Keep the wording of every entry intact in your copy, and omit the pictures.

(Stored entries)
----------------

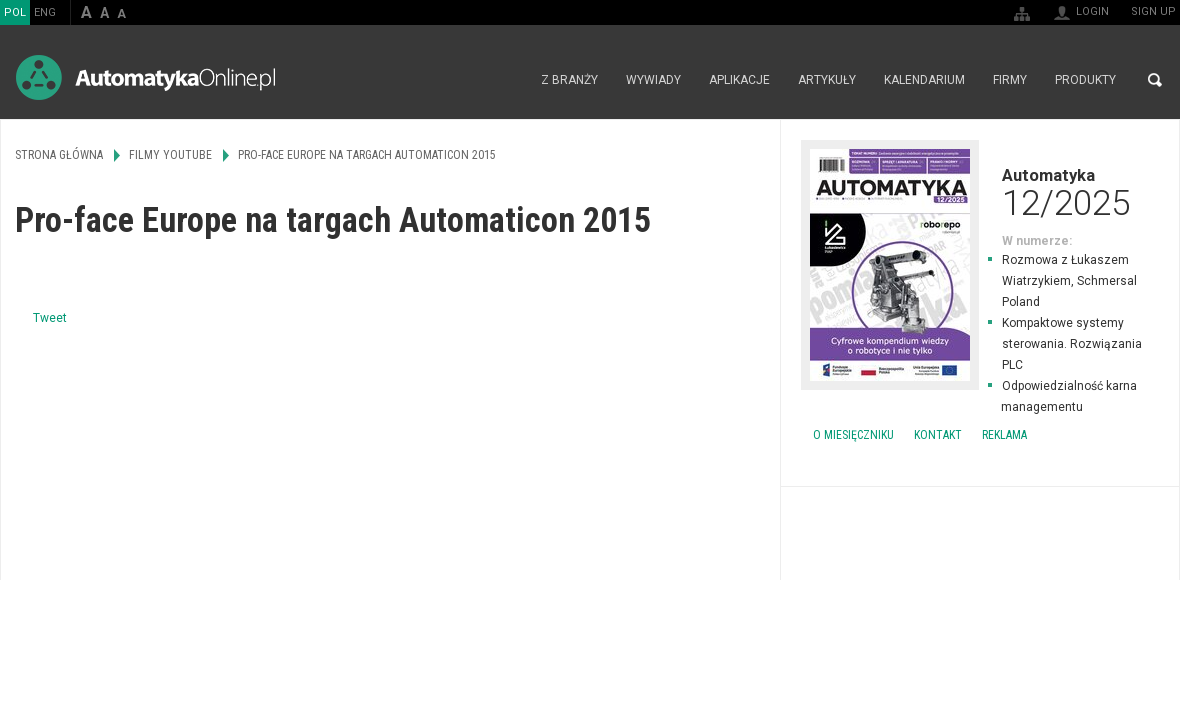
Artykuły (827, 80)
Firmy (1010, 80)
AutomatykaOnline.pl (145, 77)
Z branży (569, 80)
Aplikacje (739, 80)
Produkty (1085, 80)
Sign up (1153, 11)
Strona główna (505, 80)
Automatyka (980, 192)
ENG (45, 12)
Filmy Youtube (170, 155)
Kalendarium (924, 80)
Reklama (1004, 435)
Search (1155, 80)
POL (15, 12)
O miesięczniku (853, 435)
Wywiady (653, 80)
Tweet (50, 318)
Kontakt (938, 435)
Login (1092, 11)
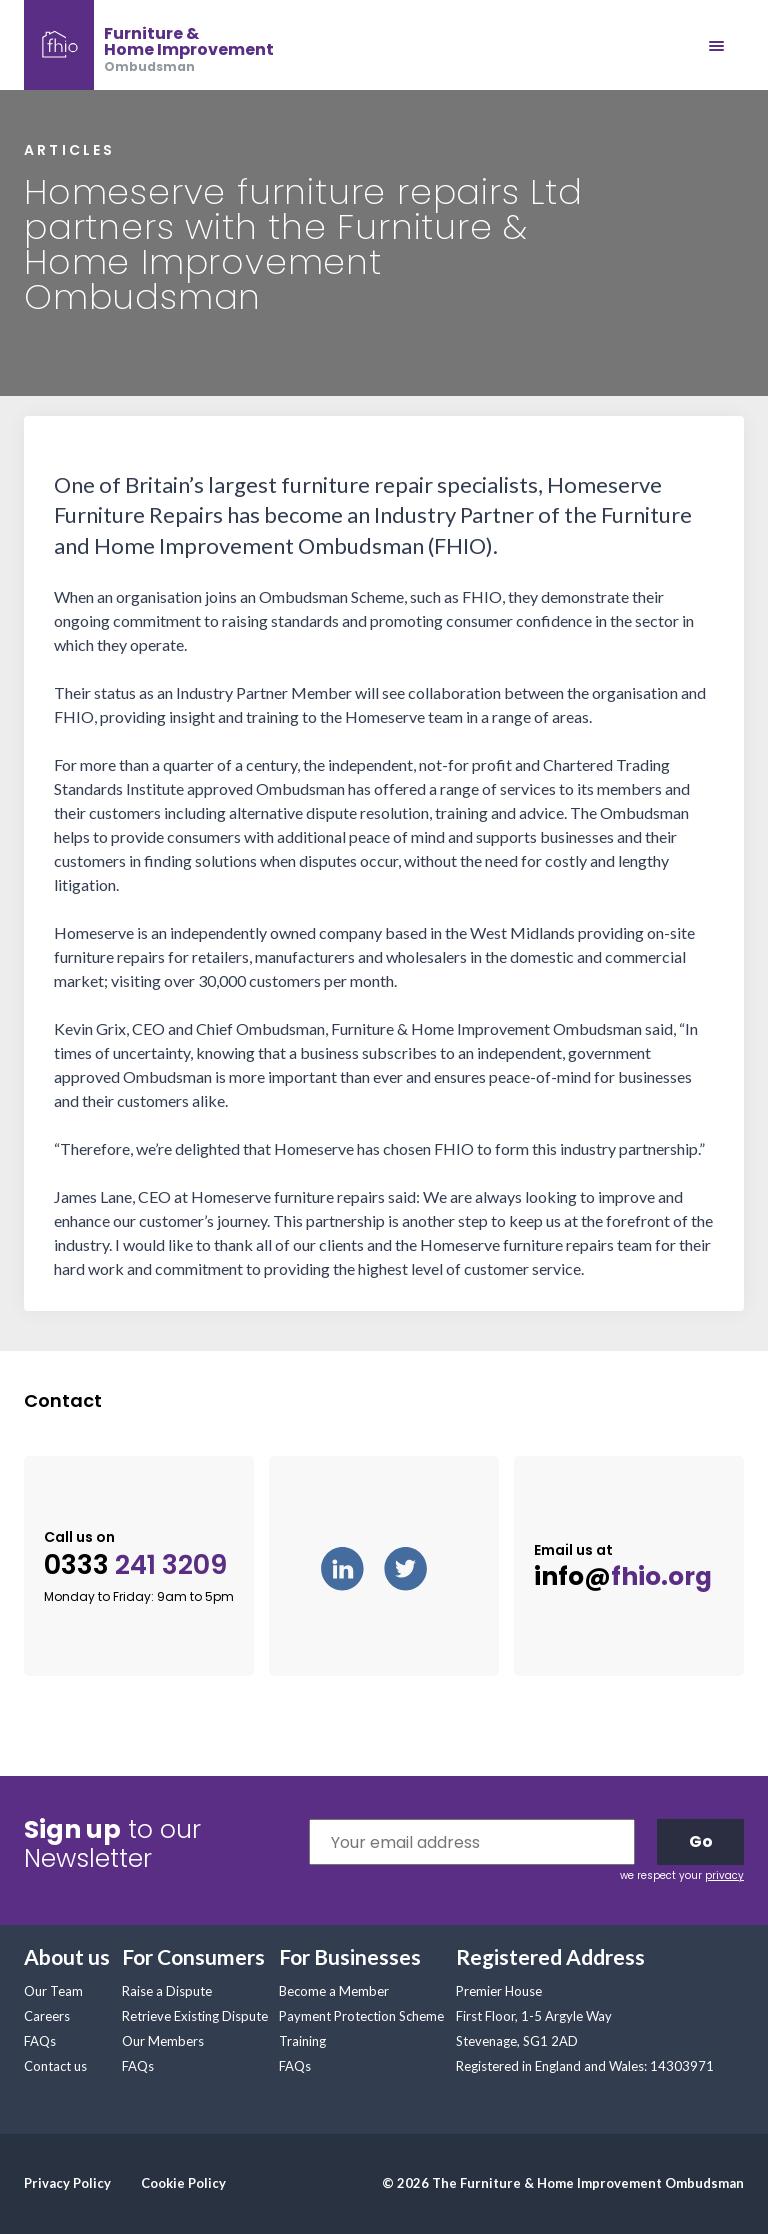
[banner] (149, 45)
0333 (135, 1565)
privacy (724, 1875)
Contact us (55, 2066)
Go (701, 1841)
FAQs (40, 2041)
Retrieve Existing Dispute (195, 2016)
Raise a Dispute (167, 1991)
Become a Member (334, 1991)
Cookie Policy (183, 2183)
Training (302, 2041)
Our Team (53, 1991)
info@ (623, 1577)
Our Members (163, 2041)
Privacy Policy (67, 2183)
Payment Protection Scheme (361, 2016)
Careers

----------------

SOLUTION FOR THIS PROBLEM:
Artykuły (827, 80)
Firmy (1010, 80)
AutomatykaOnline.pl (145, 77)
Z branży (569, 80)
Aplikacje (739, 80)
Produkty (1085, 80)
Sign up (1153, 11)
Strona główna (505, 80)
Automatyka (980, 192)
ENG (45, 12)
Filmy Youtube (170, 155)
Kalendarium (924, 80)
Reklama (1004, 435)
Search (1155, 80)
POL (15, 12)
O miesięczniku (853, 435)
Wywiady (653, 80)
Tweet (50, 318)
Kontakt (938, 435)
Login (1092, 11)
[banner] (149, 45)
0333 (135, 1565)
privacy (724, 1875)
Contact us (55, 2066)
Go (701, 1841)
FAQs (40, 2041)
Retrieve Existing Dispute (195, 2016)
Raise a Dispute (167, 1991)
Become a Member (334, 1991)
Cookie Policy (183, 2183)
Training (302, 2041)
Our Team (53, 1991)
info@ (623, 1577)
Our Members (163, 2041)
Privacy Policy (67, 2183)
Payment Protection Scheme (361, 2016)
Careers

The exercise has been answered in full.